Zazdrość? Volkswagen chce zmniejszyć konkurencję ze... Skoda

Anonim

Skoda jest częścią koncernu Volkswagen od 26 lat. Z marki znajdującej się w stagnacji po niewłaściwej stronie żelaznej kurtyny przeszła do jednej z najsilniej działających marek w grupie. Z marżą operacyjną 8,7% tylko Porsche wyprzedza Skodę, aw zeszłym roku nawet wyprzedziło Audi. Porównaj to z marżą marki Volkswagen na poziomie zaledwie 1,8%, pomimo, w wartościach bezwzględnych, sprzedaży znacznie większej liczby egzemplarzy.

Jak to jest możliwe?

Jako część grupy niemieckiej, Skoda ma praktycznie nieograniczony dostęp do technologii opracowanych przez innych i umieszcza je w samochodach produkowanych tam, gdzie siła robocza jest znacznie tańsza – średnio 10,10 euro za godzinę w Czechach wobec 38,70 euro w Niemczech.

Rezultatem są produkty, które pod względem jakości są niewiele lub nic w tyle za innymi, a nawet biją swoich „braci” w porównaniach w prasie specjalistycznej, co Volkswagenowi w ogóle nie podoba się. Czy Skody nie miały być u podstawy grupy?

Konkluzje takie jak po co kupować Golfa, skoro możemy mieć bardziej przestronną Octavię z tą samą technologią za bardziej przystępną cenę, nie są niczym nowym. Co więcej, Skoda konsekwentnie zajmuje wyższe miejsca w różnych znanych badaniach niezawodności.

Teraz, gdy grupa przygotowuje się do wejścia w nową erę mobilności elektrycznej, Volkswagen chce zmniejszyć uznane za niesprawiedliwe przewagi Skody i wyraźniej zmienić pozycję swoich marek. Spór, który nie jest nowy i ożywia napięcia w sercu koncernu Volkswagen – spory między zyskami a miejscami pracy oraz między scentralizowaną kontrolą a autonomią 12 marek.

Jak zmienić sytuację?

Wśród proponowanych rozwiązań jest zwiększenie wartości tantiem za wykorzystanie technologii opracowanej przez inne marki z grupy. Na przykład dostęp do platformy MQB opracowanej przez Volkswagena, która jest podstawą praktycznie wszystkich średnich modeli marki: Octavii, Superb, Kodiaq i Karoq.

Ale na horyzoncie pojawiają się inne zagrożenia. Spadek sprzedaży modeli takich jak Golf i Passat zagraża miejscom pracy w Niemczech, a związki zawodowe już wyraziły swoje zaniepokojenie.

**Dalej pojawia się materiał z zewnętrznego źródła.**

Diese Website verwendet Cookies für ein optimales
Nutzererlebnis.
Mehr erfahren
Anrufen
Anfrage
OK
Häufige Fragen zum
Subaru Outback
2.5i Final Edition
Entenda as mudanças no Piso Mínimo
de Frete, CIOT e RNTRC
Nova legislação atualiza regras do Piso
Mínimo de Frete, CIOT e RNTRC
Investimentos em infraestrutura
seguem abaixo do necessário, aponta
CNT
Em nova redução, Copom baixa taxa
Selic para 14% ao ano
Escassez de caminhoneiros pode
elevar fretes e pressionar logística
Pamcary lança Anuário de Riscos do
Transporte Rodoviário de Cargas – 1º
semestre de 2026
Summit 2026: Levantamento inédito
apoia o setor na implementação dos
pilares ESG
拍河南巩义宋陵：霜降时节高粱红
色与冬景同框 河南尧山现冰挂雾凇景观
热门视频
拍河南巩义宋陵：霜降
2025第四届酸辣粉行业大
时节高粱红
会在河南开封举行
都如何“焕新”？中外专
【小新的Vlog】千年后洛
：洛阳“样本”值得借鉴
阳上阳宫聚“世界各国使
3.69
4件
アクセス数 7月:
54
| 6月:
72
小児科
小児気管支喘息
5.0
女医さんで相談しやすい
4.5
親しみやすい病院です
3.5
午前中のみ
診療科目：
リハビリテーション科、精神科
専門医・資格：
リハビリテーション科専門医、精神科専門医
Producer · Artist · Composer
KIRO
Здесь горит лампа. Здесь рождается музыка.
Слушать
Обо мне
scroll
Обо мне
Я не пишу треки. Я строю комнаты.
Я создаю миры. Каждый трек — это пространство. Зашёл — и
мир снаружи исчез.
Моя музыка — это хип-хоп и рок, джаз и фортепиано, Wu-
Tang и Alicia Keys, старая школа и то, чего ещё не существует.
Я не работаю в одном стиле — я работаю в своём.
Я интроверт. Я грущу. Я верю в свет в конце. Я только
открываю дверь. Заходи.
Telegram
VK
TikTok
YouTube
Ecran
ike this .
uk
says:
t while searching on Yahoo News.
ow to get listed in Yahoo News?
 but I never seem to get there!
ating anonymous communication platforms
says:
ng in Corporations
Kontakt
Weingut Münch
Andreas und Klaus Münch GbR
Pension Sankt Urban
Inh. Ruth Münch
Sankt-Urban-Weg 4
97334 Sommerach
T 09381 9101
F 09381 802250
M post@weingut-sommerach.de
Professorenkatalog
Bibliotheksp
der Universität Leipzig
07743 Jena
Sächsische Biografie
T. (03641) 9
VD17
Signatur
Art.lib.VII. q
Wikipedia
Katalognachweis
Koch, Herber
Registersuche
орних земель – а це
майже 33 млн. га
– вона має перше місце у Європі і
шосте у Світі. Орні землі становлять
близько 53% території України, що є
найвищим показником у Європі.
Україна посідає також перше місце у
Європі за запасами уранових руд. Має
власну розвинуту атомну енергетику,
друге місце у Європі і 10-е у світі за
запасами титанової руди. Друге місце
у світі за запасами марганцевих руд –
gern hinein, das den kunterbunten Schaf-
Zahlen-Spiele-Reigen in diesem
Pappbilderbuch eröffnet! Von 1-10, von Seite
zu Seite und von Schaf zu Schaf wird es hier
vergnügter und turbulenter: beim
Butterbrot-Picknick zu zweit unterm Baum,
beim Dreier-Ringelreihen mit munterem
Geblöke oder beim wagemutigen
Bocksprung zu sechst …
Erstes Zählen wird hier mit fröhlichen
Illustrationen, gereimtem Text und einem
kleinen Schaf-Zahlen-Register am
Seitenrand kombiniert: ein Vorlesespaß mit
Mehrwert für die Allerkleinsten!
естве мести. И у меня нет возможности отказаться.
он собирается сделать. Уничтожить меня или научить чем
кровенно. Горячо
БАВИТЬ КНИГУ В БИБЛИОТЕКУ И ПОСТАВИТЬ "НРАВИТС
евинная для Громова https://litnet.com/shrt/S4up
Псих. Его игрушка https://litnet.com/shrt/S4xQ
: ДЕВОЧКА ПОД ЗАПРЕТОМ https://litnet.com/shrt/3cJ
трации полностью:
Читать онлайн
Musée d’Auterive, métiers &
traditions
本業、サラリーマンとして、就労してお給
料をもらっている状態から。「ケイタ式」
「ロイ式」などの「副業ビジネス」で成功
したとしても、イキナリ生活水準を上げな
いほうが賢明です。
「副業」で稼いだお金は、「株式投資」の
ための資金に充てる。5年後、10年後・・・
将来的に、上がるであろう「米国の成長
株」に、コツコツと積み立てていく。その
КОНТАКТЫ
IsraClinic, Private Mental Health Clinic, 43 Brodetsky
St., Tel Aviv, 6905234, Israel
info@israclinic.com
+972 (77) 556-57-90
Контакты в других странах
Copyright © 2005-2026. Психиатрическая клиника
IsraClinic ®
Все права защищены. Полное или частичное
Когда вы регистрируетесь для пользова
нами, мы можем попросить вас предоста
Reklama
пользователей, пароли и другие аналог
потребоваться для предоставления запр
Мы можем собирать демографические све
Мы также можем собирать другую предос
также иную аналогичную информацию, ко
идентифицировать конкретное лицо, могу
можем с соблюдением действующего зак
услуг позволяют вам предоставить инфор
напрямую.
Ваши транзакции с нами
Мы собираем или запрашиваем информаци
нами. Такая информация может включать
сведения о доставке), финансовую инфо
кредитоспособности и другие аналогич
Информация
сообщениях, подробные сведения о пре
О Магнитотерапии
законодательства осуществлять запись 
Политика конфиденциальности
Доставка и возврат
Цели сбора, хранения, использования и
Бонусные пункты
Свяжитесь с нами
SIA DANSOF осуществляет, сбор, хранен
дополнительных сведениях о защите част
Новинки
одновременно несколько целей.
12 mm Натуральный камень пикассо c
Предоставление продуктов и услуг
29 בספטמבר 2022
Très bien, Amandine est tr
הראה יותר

Jednak groźba sukcesu Skody może oznaczać także rozwiązanie dla niemieckich fabryk.

Innymi słowy, przeniesienie części produkcji Skody do niemieckich fabryk – obecnie z nadwyżką mocy produkcyjnych – zabezpieczy niemieckie miejsca pracy. Z drugiej strony wycofanie produkcji z czeskich fabryk stawia pod znakiem zapytania nawet 2000 miejsc pracy, według głównego czeskiego związku zawodowego.

Herbert Diess, prezes marki Volkswagen przekonuje, że należy podjąć kroki, aby uchronić niemiecką markę przed bezpośrednią konkurencją z tańszymi modelami Skody. Wymaga to większego zróżnicowania pozycji i grupy docelowej obu marek, zwłaszcza w odniesieniu do przyszłych modeli elektrycznych – na przykład zarówno Volkswagen, jak i Skoda przygotowują elektrycznego crossovera w stylu coupé dla tego samego segmentu.

Walka wewnętrzna – czy na tym powinna się koncentrować?

Jak Volkswagen ogłosił kilka miesięcy temu, w tym nowym świecie jego rywalem jest Tesla. Czy nie powinno to być głównym tematem? Matthias Mueller, dyrektor generalny grupy, oddramatyzował spór, zauważając, że przy blisko 100 modelkach w grupie nie sposób nie nadepnąć na siebie. A jakaś konkurencja wewnętrzna też jest zdrowa.

Ale czy krzywdzenie jednej marki grupy przeciwko innej nie skończy się szkodą dla całej grupy? Przesłanie wydaje się jasne. Skoda musi znać swoje miejsce w łańcuchu pokarmowym: u podstawy.